What is a secretase?
A membrane-bound enzyme which cuts off pieces of proteins which are embedded in the cell membrane.
What is the name of the system which the secretases constitute?
Regulated Intramembrane Proteolysis
How is the Aβ peptide produced from APP?
Aβ is produced by sequential cleavage of APP by beta-secretase and gamma-secretase
How long are Aβ peptides?
Varying length from ~36-43 amino acids.
Which pathway leads to ogliomerisation and aggregation, as well as degradation, of Aβ peptides?
Amyloidogenic pathway
What does the non-amyloidogenic APP pathway result in?
p3
Which four proteins make up gamma-secretase?
PSEN1, nicastrin, APH-1 and PEN-2.
What does gamma-secretase do?
Cleaves substrates within the membrane such as APP and transmembrane receptors
How does gamma-secretase differ from other secretases?
Most secretases cut at very specific sites in target proteins however gamma-secretase cleavage generates different sizes of Aβ peptides.
What does Aβ38 lead to?
No aggregation
What does Aβ40-42 lead to?
Some aggregation
What does high levels of Aβ42 lead to?
High levels of aggregation leading to amyloid plaques which causes increased cell death which can lead to dementia.
What is the effect of the V717I (“London”) mutation of APP which causes a change in valine to isoleucine close to the gamma-secretase cleavage site?
Many of these mutations will increase amyloidogenic processing of APP leading to increased Aβ41-42 production therefore increased neurotoxicity and Alzheimer’s Disease.
What is the effect of the A673T (“Icelandic”) mutation of APP which causes a change from alanine to threonine close to the beta-secretase cleavage site?
Reduces beta-secretase cleavage therefore increasing alpha-secretase cleavage. This results in a reduction in amyloidogenic processing of APP, leading to less Aβ41-42 production and neuroprotection.
On which chromosome is APP? What effect does this have?
APP is on chromosome 21 which is also where Down’s Syndrome is found. Those with Down’s Syndrome will therefore have three copies of APP hence more Aβ.

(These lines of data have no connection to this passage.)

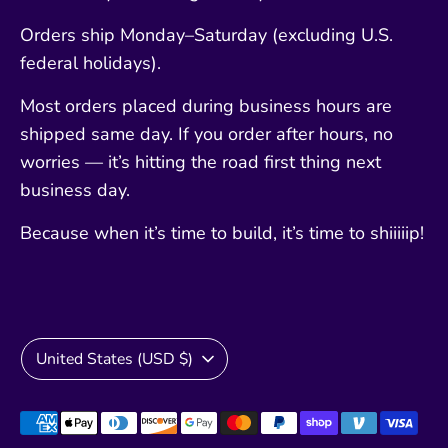
Orders ship Monday–Saturday (excluding U.S.
federal holidays).
Most orders placed during business hours are
shipped same day. If you order after hours, no
worries — it’s hitting the road first thing next
business day.
Because when it’s time to build, it’s time to shiiiiip!
Currency
United States (USD $)
Payment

By age 40 almost all people with Down’s syndrome have amyloid plaque deposits and Tau tangles in the brain. Over 50% of those with Down’s Syndrome develop dementia due to Alzheimer’s disease.
What are the two major pathological hallmarks of Alzheimer’s Disease?
Extracellular amyloid plaques (Aβ) and intracellular neurofibrillary tangles (Tau).
True or false: Mutations in the tau gene (MAPT) are linked to familial Alzheimer’s Disease?
False, mutations in MAPT are linked to other forms of dementia, such as frontotemporal dementia, but are not linked to familial Alzheimer’s disease.
Describe the microtubule associated protein Tau (MAPT).
It has a nucleus in the cell body, a very long axon and proteins and organelles which are transported from the cell body to the synapse.
What do microtubule dynamics play an essential role in?
Active transport of axonal proteins, vesicles and organelles throughout the axon.
What effect does Tau have on microtubules?
Tau stabilises microtubules
In Alzheimer’s Disease, what happens to microtubules?
They dissociate, releasing Tau which becomes aggregated in neurofibrillary tangles.
Specific mutations in PSEN and APP cause all carriers to get familial Alzheimer’s Disease as they increase the amount of…
Aβ42 produced
By which mechanism do rare mutations in APP protect against Alzheimer’s Disease?
They decrease beta-secretase cleavage therefore increasing alpha-secretase cleavage, overall reducing Aβ.
The existence of both causative and protective APP alleles strongly suggests Aβ is the primary cause of Alzheimer’s Disease. Why can’t Tau cause Alzheimer’s on its own?
Some alleles of APP prevent Alzheimer’s disease
Current efforts in finding new therapeutic strategies for Alzheimer’s Disease focus on what?
Clearance mechanisms of toxic Aβ ogliomers.